Nunca hay que despreciar a los que sostienen que no estamos para verbenas. Una sociedad necesita gente que eche agua en el vino, para rebajar la euforia. Incluso fiscalizar posibles atentados. Ningún drama evita que necesitemos fiestas. Las necesitamos. Aún no estamos muertos. En los peores momentos —incluso en los entierros— el sentido del humor acude a nuestro rescate. ¿Qué cabe esperar de una sociedad silenciosa, tranquila, que solo piensa en lo que hay que pensar y hace lo que hay que hacer? Nada, salvo la garantía del aburrimiento. Detrás de un pueblo reposado, inexpresivo, silencioso, solo puede esconderse un vecindario soporífero. En el comedimiento del que hace gala gente así, los días se vuelven rutinarios. Y a nada le tiene más horror la sociedad que a experiencias desabridas. En el siglo en el que la variedad de entretenimiento es la razón última por la que no estamos todos suicidándonos, el mayor pecado es caer en la espiral del tedio.
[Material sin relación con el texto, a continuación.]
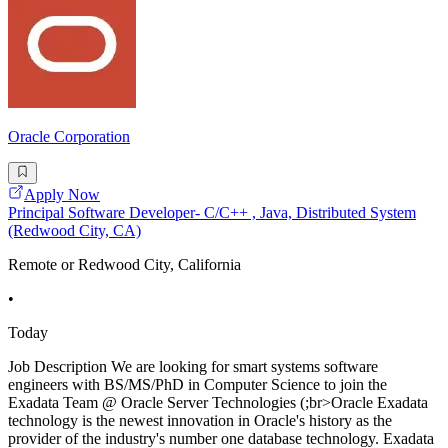
Oracle Corporation
Apply Now
Principal Software Developer- C/C++ , Java, Distributed System
(Redwood City, CA)
Remote or Redwood City, California
•
Today
Job Description We are looking for smart systems software
engineers with BS/MS/PhD in Computer Science to join the
Exadata Team @ Oracle Server Technologies (;br>Oracle Exadata
technology is the newest innovation in Oracle's history as the
provider of the industry's number one database technology. Exadata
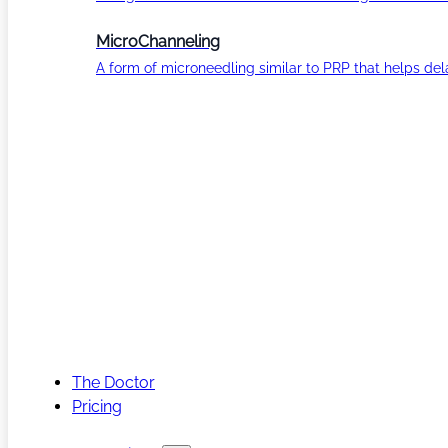
MicroChanneling
A form of microneedling similar to PRP that helps del
The Doctor
Pricing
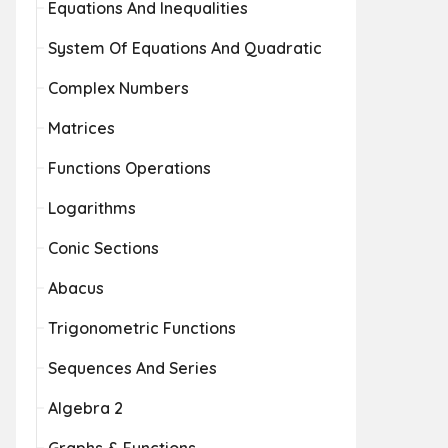
Equations And Inequalities
System Of Equations And Quadratic
Complex Numbers
Matrices
Functions Operations
Logarithms
Conic Sections
Abacus
Trigonometric Functions
Sequences And Series
Algebra 2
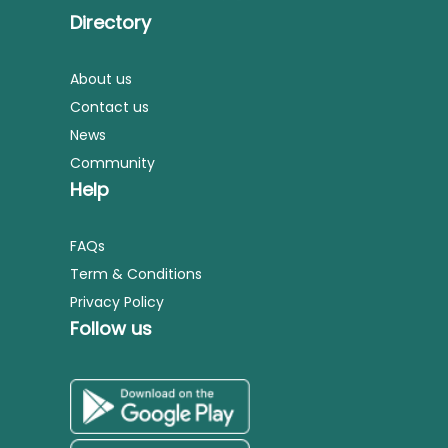
Directory
About us
Contact us
News
Community
Help
FAQs
Term & Conditions
Privacy Policy
Follow us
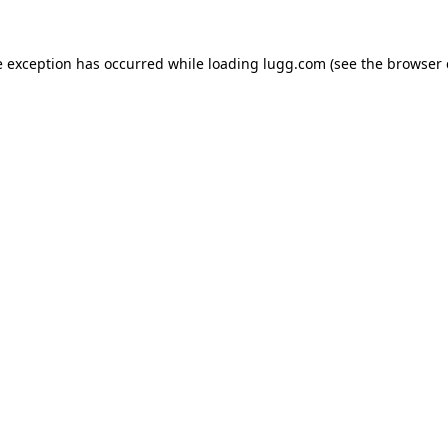
e exception has occurred while loading
lugg.com
(see the
browser 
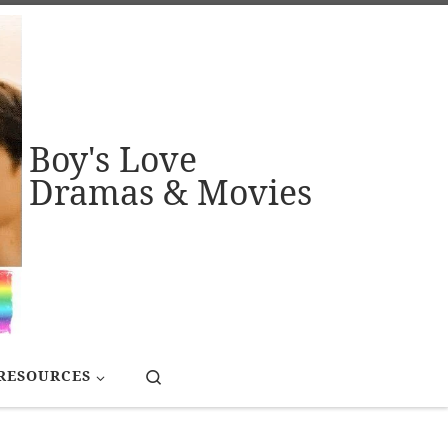
Boy's Love
Dramas & Movies
Search
RESOURCES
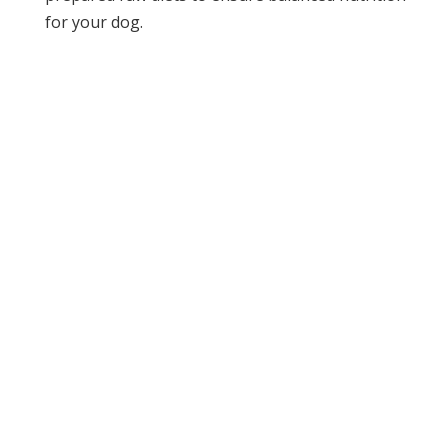
for your dog.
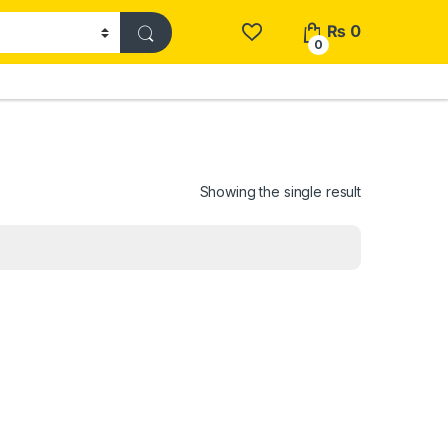
₨
0
0
Showing the single result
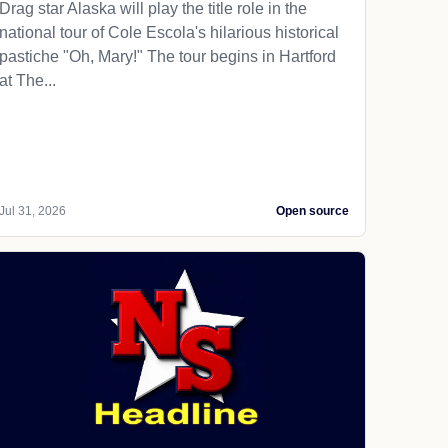
Drag star Alaska will play the title role in the
national tour of Cole Escola's hilarious historical
pastiche "Oh, Mary!" The tour begins in Hartford
at The...
Jul 31, 2026
Open source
No importa que las cosas vayan mal, que la situación sea crítica. Ningún problema es irreversible si hay sesión vermú. Tomemos el ejemplo del Titanic. Sí, golpeó contra un iceberg, el choque le metió un boquete carajudo al casco, pero hubo fiesta. Hombre claro. La orquesta no dejó de tocar por que la embarcación se empinara y finalmente se hundiera. No hubo singladura más feliz, por mucho que acabara en tragedia. La lección es clara. Hay que aprender de la historia y, a toda costa, ponerse de fiesta. Los indicadores se hunden, como el Titanic, el paro escala, la democracia expira, la banca se forra, nosotros estamos contra las cuerdas, pero por suerte alguien pinchará rock and roll para amenizar el desastre.